TASK REQUIREMENTS:
Tally the lines below that contain "Excluded". The number is the whole answer.

-------- THE DATA

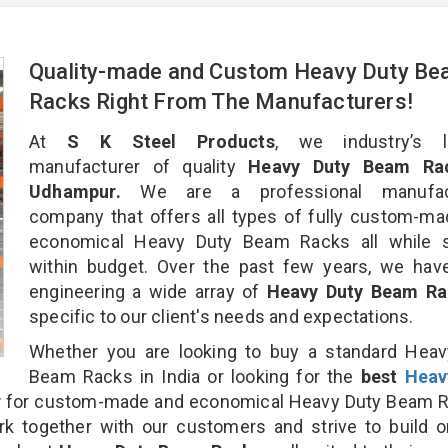
Quality-made and Custom Heavy Duty B
Racks Right From The Manufacturers!
At
S K Steel Products
, we industry’s l
manufacturer of quality
Heavy Duty Beam Rac
Udhampur.
We are a professional manufact
company that offers all types of fully custom-m
economical Heavy Duty Beam Racks all while s
within budget. Over the past few years, we hav
engineering a wide array of
Heavy Duty Beam R
specific to our client's needs and expectations.
Whether you are looking to buy a standard Heav
Beam Racks in India or looking for the
best
Heav
r
for custom-made and economical Heavy Duty Beam R
rk together with our customers and strive to build 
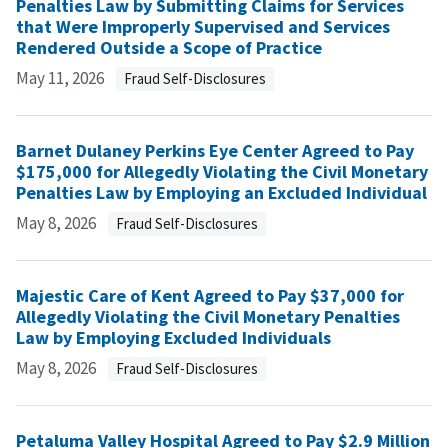
Penalties Law by Submitting Claims for Services
that Were Improperly Supervised and Services
Rendered Outside a Scope of Practice
May 11, 2026
Fraud Self-Disclosures
Barnet Dulaney Perkins Eye Center Agreed to Pay
$175,000 for Allegedly Violating the Civil Monetary
Penalties Law by Employing an Excluded Individual
May 8, 2026
Fraud Self-Disclosures
Majestic Care of Kent Agreed to Pay $37,000 for
Allegedly Violating the Civil Monetary Penalties
Law by Employing Excluded Individuals
May 8, 2026
Fraud Self-Disclosures
Petaluma Valley Hospital Agreed to Pay $2.9 Million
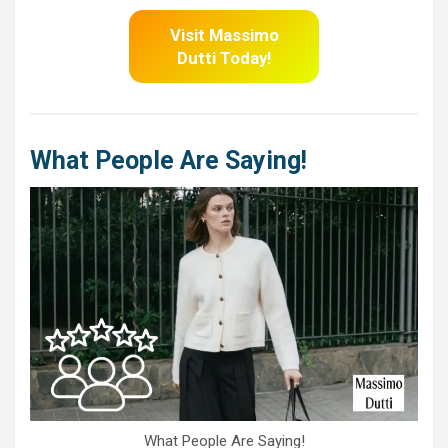
Visit Massimo
Dutti
Today!
What People Are Saying!
What People Are Saying!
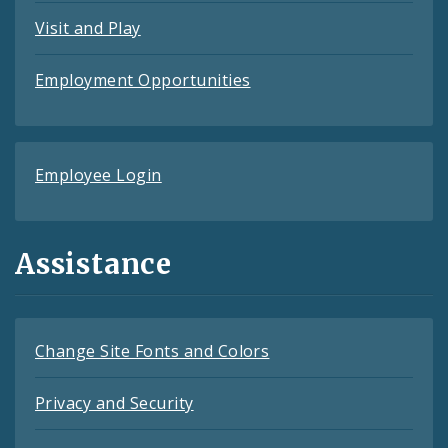
Visit and Play
Employment Opportunities
Employee Login
Assistance
Change Site Fonts and Colors
Privacy and Security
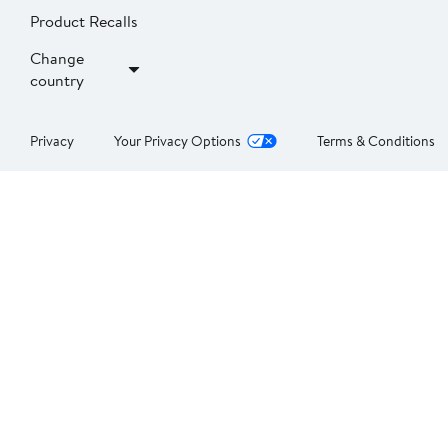
Product Recalls
Change
country
Privacy
Your Privacy Options
Terms & Conditions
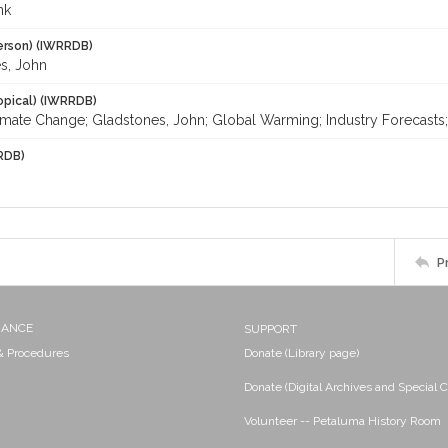
nk
erson) (IWRRDB)
s, John
opical) (IWRRDB)
imate Change; Gladstones, John; Global Warming; Industry Forecasts; 
RDB)
P
NANCE
SUPPORT
 & Procedures
Donate (Library page)
Donate (Digital Archives and Special C
Volunteer -- Petaluma History Room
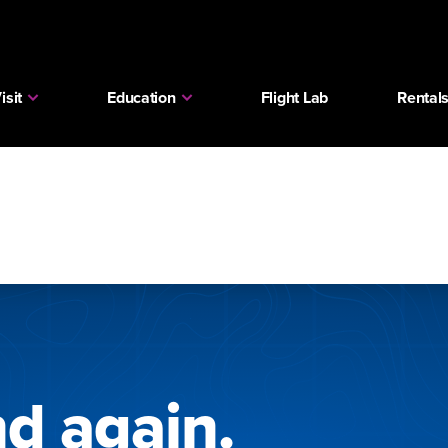
isit
Education
Flight Lab
Rental
nd again.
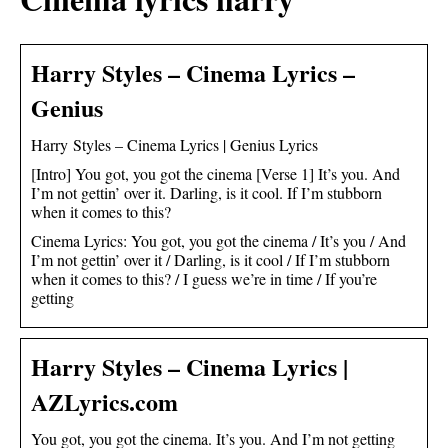
Harry Styles – Cinema Lyrics –
Genius
Harry Styles – Cinema Lyrics | Genius Lyrics
[Intro] You got, you got the cinema [Verse 1] It’s you. And
I’m not gettin’ over it. Darling, is it cool. If I’m stubborn
when it comes to this?
Cinema Lyrics: You got, you got the cinema / It’s you / And
I’m not gettin’ over it / Darling, is it cool / If I’m stubborn
when it comes to this? / I guess we’re in time / If you’re
getting
Harry Styles – Cinema Lyrics |
AZLyrics.com
You got, you got the cinema. It’s you. And I’m not getting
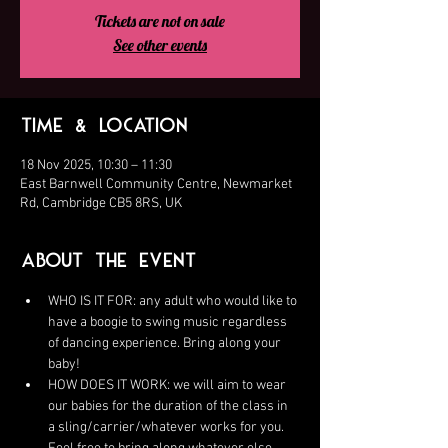
Tickets are not on sale
See other events
Time & Location
18 Nov 2025, 10:30 – 11:30
East Barnwell Community Centre, Newmarket
Rd, Cambridge CB5 8RS, UK
About the Event
WHO IS IT FOR: any adult who would like to 
have a boogie to swing music regardless 
of dancing experience. Bring along your 
baby!
HOW DOES IT WORK: we will aim to wear 
our babies for the duration of the class in 
a sling/carrier/whatever works for you. 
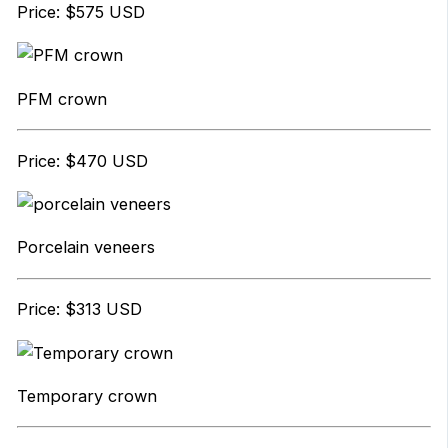
Price: $575 USD
PFM crown
Price: $470 USD
Porcelain veneers
Price: $313 USD
Temporary crown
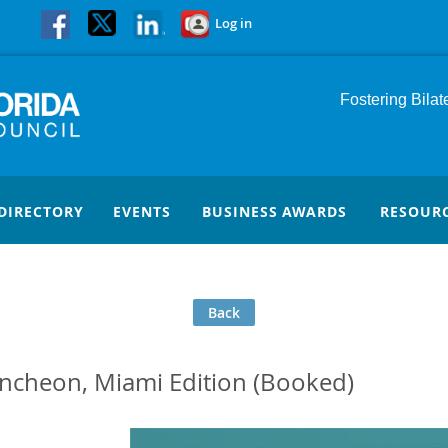
Log in
Fostering Bila
DIRECTORY
EVENTS
BUSINESS AWARDS
RESOUR
Back
cheon, Miami Edition (Booked)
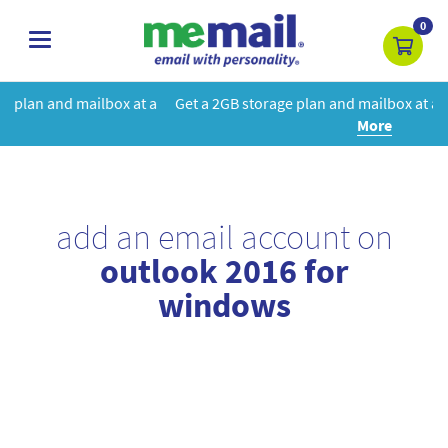
0
toggle
navigation
at a
Get a 2GB storage plan and mailbox at a special price!
Learn
More
add an email account on
outlook 2016 for
windows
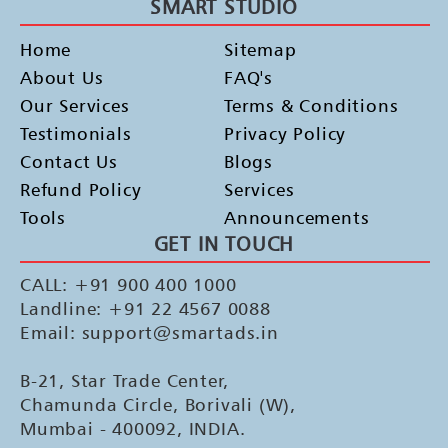
SMART STUDIO
Home
Sitemap
About Us
FAQ's
Our Services
Terms & Conditions
Testimonials
Privacy Policy
Contact Us
Blogs
Refund Policy
Services
Tools
Announcements
GET IN TOUCH
CALL: +91 900 400 1000
Landline: +91 22 4567 0088
Email: support@smartads.in
B-21, Star Trade Center,
Chamunda Circle, Borivali (W),
Mumbai - 400092, INDIA.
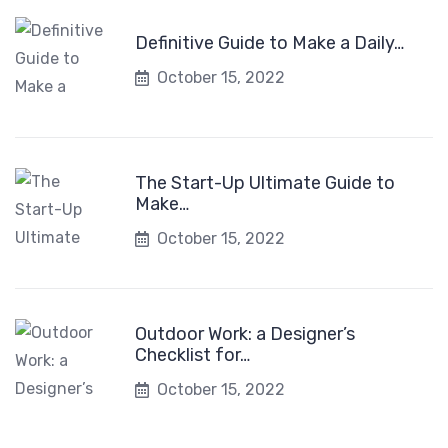
Definitive Guide to Make a Daily…
October 15, 2022
The Start-Up Ultimate Guide to
Make…
October 15, 2022
Outdoor Work: a Designer’s
Checklist for…
October 15, 2022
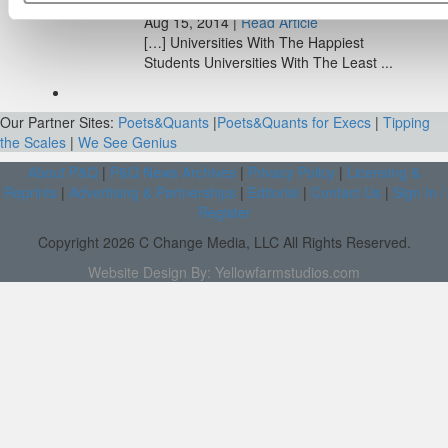
Aug 15, 2014 |
Read Article
[…] Universities With The Happiest
Students Universities With The Least ...
Our Partner Sites:
Poets&Quants
|
Poets&Quants for Execs
|
Tipping
the Scales
|
We See Genius
About P&Q
|
P&Q News Archives
|
Privacy Policy
|
Licensing &
Reprints
|
Advertising & Partnerships
|
Editorial
|
Contact Us
|
Sign In /
Register
Copyright 2026 C Change Media, LLC All Rights Reserved.
Website Design By:
Yellowfarmstudios.com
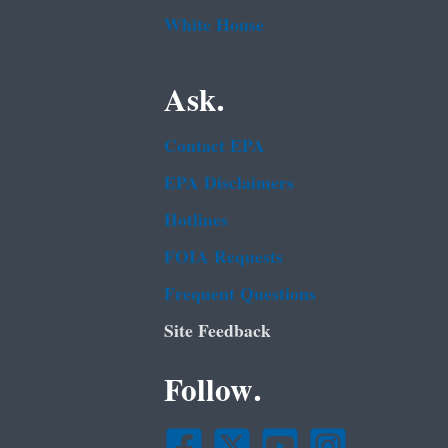
White House
Ask.
Contact EPA
EPA Disclaimers
Hotlines
FOIA Requests
Frequent Questions
Site Feedback
Follow.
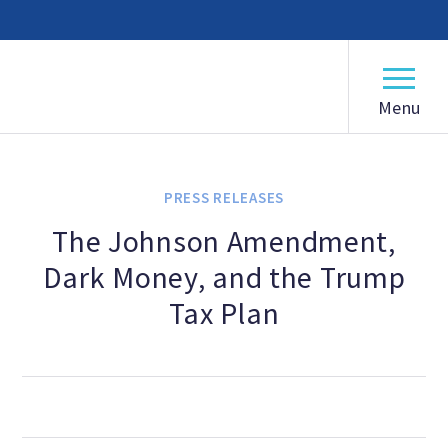
American Humanist Association
ABOUT
Our Mission
PRESS RELEASES
Our History
The Johnson Amendment,
Dark Money, and the Trump
Frequently Asked Questions
Tax Plan
Board of Directors
Staff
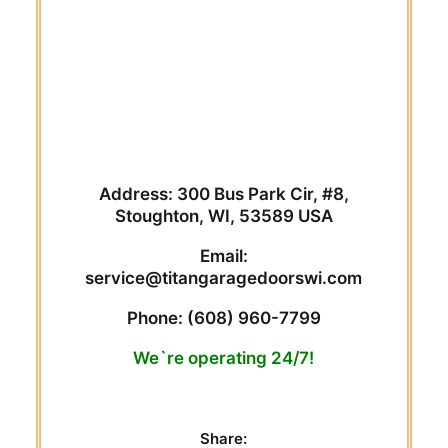
Address: 300 Bus Park Cir, #8,
Stoughton, WI, 53589 USA
Email:
service@titangaragedoorswi.com
Phone:
(608) 960-7799
We`re operating 24/7!
Share:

----------------

OUTPUT FOR THIS TASK:
2